# Lets see your bows!!!



## Warped Arrow (Jul 2, 2011)

Here is mine, I couldnt wait for the rest to get here.........

















Del


----------



## j_seph (Jul 3, 2011)

What's the little bar for, looks like an external antenna for a cell phone. ; -). I am shooting a bowtech tomcat and a sage recurve. Just got the recurve set up so we will see


----------



## Warped Arrow (Jul 3, 2011)

j_seph said:


> What's the little bar for, looks like an external antenna for a cell phone. ; -). I am shooting a bowtech tomcat and a sage recurve. Just got the recurve set up so we will see



LOL!!!!! It is intended to serve as a "Pull Bar" for when that big one gets on or when the arrow is burried in mud or a stump.
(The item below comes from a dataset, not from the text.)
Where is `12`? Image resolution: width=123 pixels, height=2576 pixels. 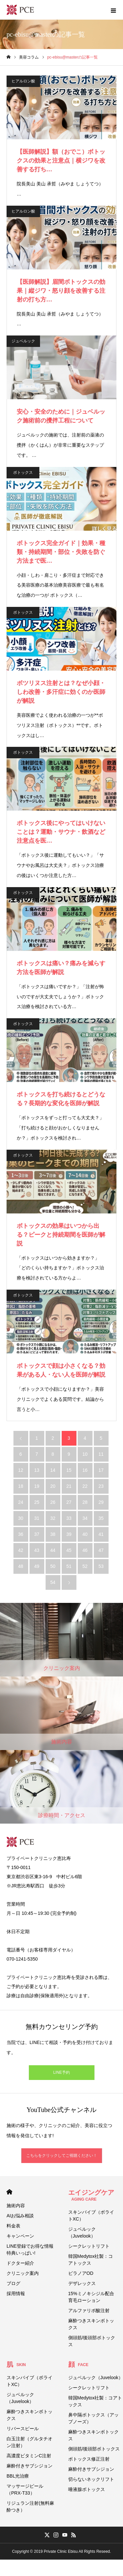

Havent tried it yet, we will see what we see.

Del


----------



## Warped Arrow (Jul 8, 2011)

Got the rest and grip wrap on. Had to do some adjusting and tinkering to get it to line up right. Works GREAT!!! Now to renock the string and I will be set!!

Del


----------



## j_seph (Jul 8, 2011)

Warped Arrow said:


> Got the rest and grip wrap on. Had to do some adjusting and tinkering to get it to line up right. Works GREAT!!! Now to renock the string and I will be set!!
> 
> Del


maybe we can hook up next Friday


----------



## Warped Arrow (Jul 9, 2011)

Tweeked the nock point and am shooting great out to 20 yards!!!

Now to get a liscense and hit the water!!!!

Anyone up for taking a newbie for his first boat ride on Lake Hartwell??? I'll even buy a 6-pack as a "thank you"! LOL!!!!

Del


----------